[YOUR INSTRUCTIONS]:
Scan the entries below, and for each line that includes the word "https", make a copy.

Dataset excerpts:

+--

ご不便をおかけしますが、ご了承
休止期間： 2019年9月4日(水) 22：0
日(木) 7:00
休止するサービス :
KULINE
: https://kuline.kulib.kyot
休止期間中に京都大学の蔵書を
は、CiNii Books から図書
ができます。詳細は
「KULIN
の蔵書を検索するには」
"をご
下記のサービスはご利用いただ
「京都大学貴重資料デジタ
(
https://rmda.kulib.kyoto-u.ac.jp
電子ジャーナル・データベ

+--

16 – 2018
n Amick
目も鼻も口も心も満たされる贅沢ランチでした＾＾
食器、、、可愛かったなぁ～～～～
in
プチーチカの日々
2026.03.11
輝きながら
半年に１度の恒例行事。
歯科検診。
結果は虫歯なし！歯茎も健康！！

+--

[ANSWER BOX]:
: https://kuline.kulib.kyot
https://rmda.kulib.kyoto-u.ac.jp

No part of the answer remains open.